To do
Starting at the first line of the records and stopping at the line that contains "for a place", transcribe every line exactly and leave out the pictures.

Transcribed page contents

Content starts

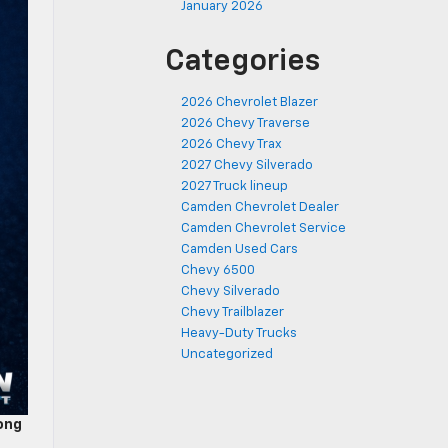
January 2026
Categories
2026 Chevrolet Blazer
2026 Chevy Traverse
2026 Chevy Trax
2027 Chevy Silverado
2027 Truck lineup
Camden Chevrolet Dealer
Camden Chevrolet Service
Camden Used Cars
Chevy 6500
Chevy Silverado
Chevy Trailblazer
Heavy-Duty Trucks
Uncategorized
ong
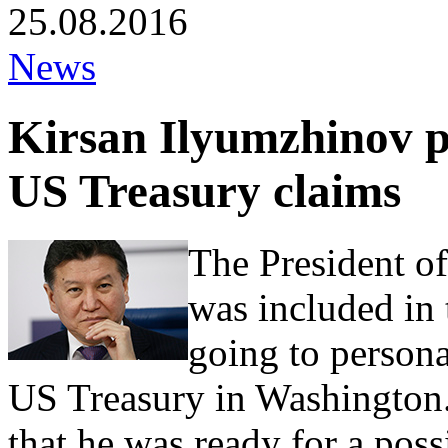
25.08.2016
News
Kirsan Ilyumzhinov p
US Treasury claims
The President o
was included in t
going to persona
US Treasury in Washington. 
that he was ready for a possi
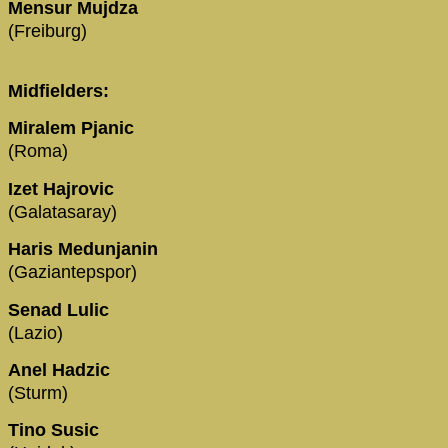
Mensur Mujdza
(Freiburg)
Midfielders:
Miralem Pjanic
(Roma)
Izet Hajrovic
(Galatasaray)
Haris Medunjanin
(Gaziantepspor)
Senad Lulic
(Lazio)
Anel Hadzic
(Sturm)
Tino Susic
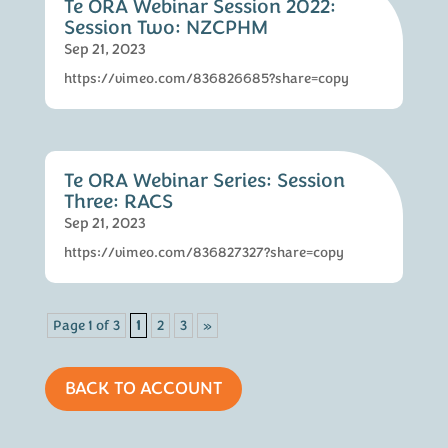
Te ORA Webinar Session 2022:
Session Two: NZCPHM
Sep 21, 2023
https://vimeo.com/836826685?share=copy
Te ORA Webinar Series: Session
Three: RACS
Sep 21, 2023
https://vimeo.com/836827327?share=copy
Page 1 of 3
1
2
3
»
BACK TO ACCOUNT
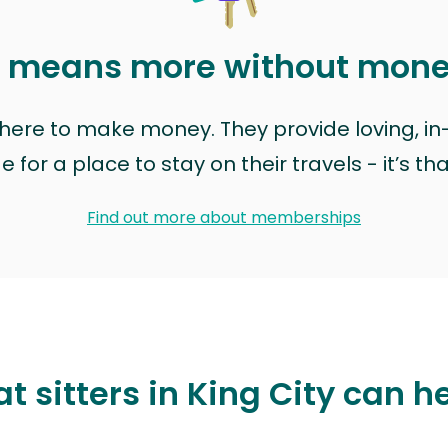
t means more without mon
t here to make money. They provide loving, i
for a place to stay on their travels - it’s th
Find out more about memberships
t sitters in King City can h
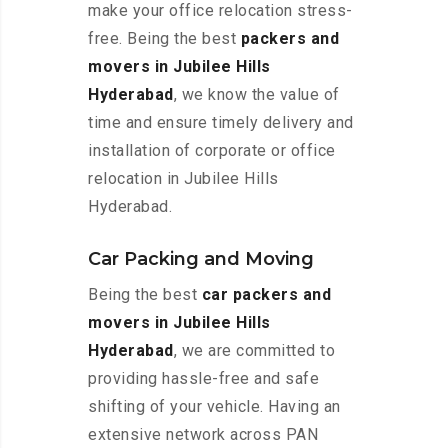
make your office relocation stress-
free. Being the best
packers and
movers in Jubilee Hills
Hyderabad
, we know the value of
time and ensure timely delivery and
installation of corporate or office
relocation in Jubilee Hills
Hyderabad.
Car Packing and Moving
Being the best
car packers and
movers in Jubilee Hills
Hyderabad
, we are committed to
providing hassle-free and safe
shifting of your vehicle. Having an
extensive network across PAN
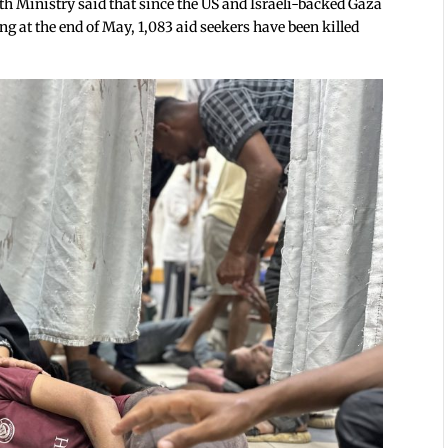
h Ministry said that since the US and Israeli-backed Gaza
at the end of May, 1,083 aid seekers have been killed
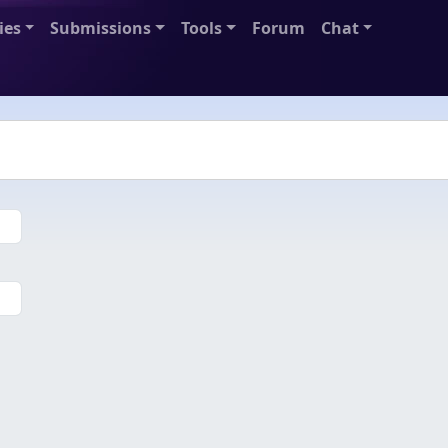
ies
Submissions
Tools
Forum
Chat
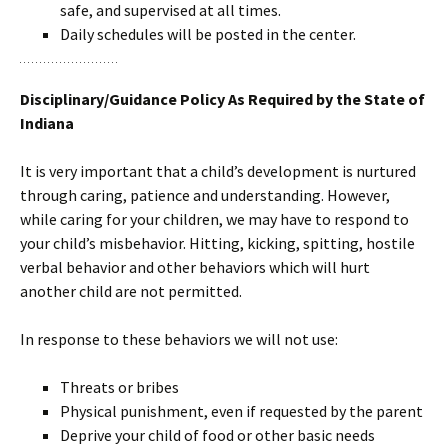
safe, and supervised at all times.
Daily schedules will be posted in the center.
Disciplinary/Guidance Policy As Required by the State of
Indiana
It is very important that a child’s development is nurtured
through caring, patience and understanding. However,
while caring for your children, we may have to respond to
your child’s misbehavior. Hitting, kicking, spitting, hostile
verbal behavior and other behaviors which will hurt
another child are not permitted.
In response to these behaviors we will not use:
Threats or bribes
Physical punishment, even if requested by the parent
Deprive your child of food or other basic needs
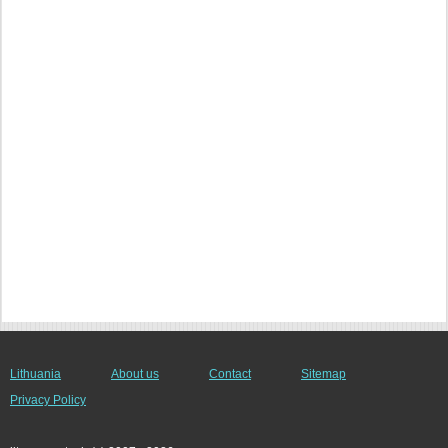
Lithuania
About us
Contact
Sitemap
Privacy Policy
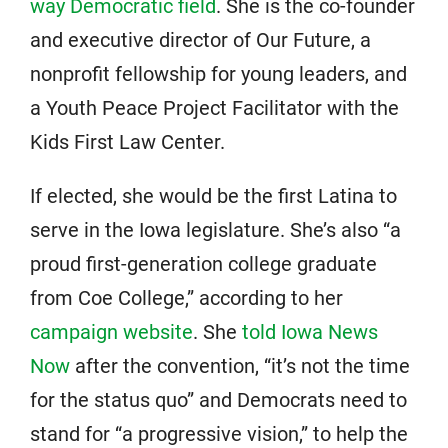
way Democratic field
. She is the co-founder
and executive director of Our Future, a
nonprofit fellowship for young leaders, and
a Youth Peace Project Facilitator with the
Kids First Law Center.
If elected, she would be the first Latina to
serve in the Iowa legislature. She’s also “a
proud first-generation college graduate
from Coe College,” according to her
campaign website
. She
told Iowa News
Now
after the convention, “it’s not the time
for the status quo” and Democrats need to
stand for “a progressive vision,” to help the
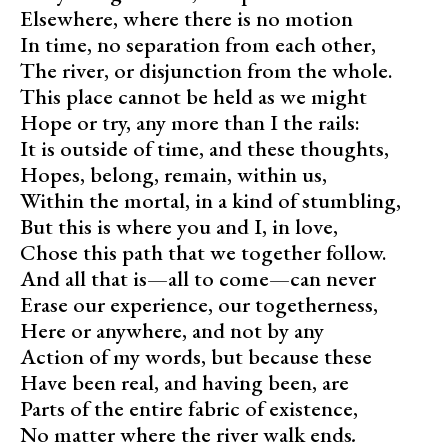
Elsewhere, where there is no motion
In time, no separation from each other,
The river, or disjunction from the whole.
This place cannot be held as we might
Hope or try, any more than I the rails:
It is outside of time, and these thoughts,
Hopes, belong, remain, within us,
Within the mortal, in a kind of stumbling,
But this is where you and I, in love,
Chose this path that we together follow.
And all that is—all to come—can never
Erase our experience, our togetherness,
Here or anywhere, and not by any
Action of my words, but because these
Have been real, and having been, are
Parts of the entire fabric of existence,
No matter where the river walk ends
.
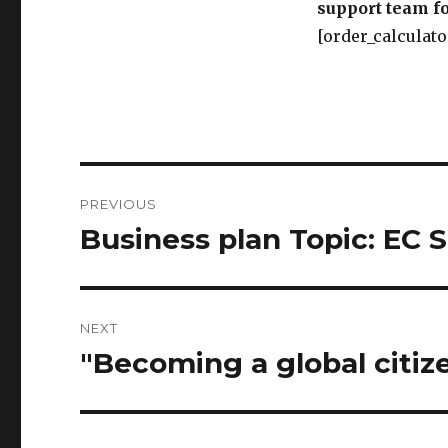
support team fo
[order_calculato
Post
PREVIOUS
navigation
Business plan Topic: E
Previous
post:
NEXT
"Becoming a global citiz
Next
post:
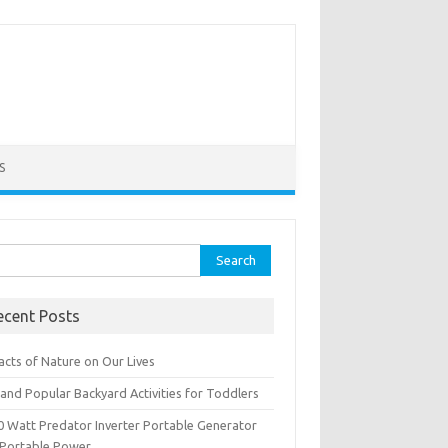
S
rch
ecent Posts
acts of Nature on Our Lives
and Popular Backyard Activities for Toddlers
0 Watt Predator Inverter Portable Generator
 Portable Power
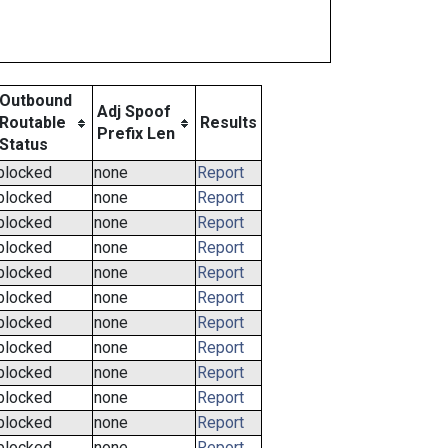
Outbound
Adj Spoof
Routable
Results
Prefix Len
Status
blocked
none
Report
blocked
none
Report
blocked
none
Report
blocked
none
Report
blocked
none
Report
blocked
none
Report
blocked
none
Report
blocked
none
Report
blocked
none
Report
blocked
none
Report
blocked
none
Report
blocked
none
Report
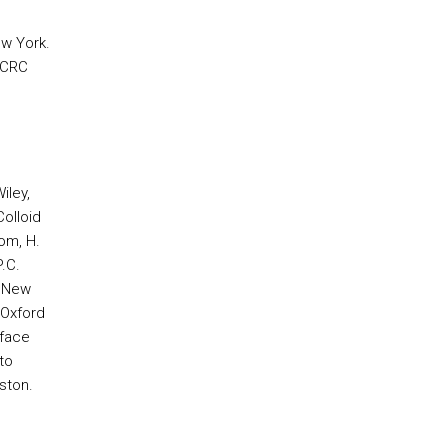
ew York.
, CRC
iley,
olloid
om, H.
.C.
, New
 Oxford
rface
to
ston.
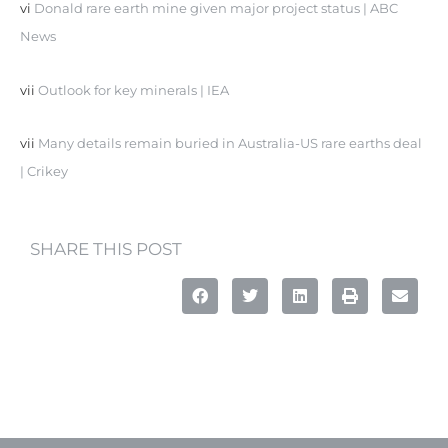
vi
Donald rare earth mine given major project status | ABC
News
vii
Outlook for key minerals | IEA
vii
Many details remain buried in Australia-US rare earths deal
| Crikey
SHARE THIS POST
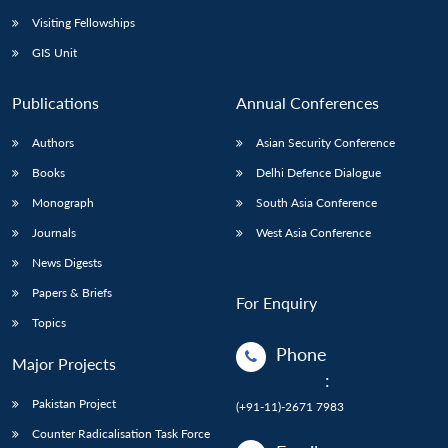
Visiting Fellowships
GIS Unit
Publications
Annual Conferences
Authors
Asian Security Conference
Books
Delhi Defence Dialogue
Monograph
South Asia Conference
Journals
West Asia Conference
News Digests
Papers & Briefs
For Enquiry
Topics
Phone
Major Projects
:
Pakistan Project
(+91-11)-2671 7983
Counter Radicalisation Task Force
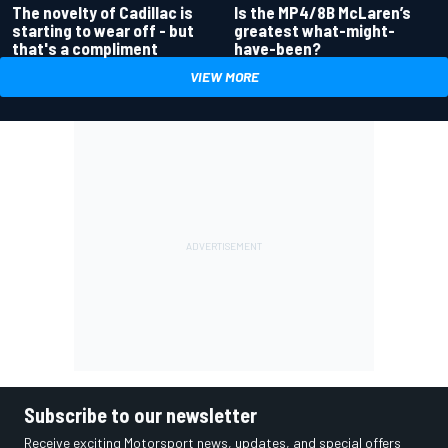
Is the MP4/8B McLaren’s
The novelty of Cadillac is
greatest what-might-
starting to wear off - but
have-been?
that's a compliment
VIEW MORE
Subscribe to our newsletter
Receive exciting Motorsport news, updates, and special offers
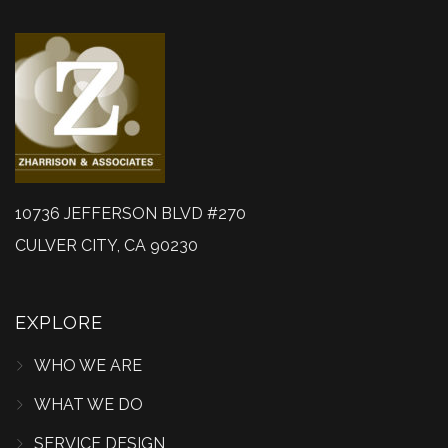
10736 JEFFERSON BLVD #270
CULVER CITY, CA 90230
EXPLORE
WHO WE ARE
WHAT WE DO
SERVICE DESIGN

Content ends

Solution below
January 2026
Categories
2026 Chevrolet Blazer
2026 Chevy Traverse
2026 Chevy Trax
2027 Chevy Silverado
2027 Truck lineup
Camden Chevrolet Dealer
Camden Chevrolet Service
Camden Used Cars
Chevy 6500
Chevy Silverado
Chevy Trailblazer
Heavy-Duty Trucks
Uncategorized
ong
25.08.2016
News
Kirsan Ilyumzhinov p
US Treasury claims
The President o
was included in t
going to persona
US Treasury in Washington. 
that he was ready for a possi
Mensur Mujdza
(Freiburg)
Midfielders:
Miralem Pjanic
(Roma)
Izet Hajrovic
(Galatasaray)
Haris Medunjanin
(Gaziantepspor)
Senad Lulic
(Lazio)
Anel Hadzic
(Sturm)
Tino Susic
Te ORA Webinar Session 2022:
Session Two: NZCPHM
Sep 21, 2023
https://vimeo.com/836826685?share=copy
Te ORA Webinar Series: Session
Three: RACS
Sep 21, 2023
https://vimeo.com/836827327?share=copy
Page 1 of 3
1
2
3
»
BACK TO ACCOUNT
t means more without mon
t here to make money. They provide loving, i
for a place to stay on their travels - it’s th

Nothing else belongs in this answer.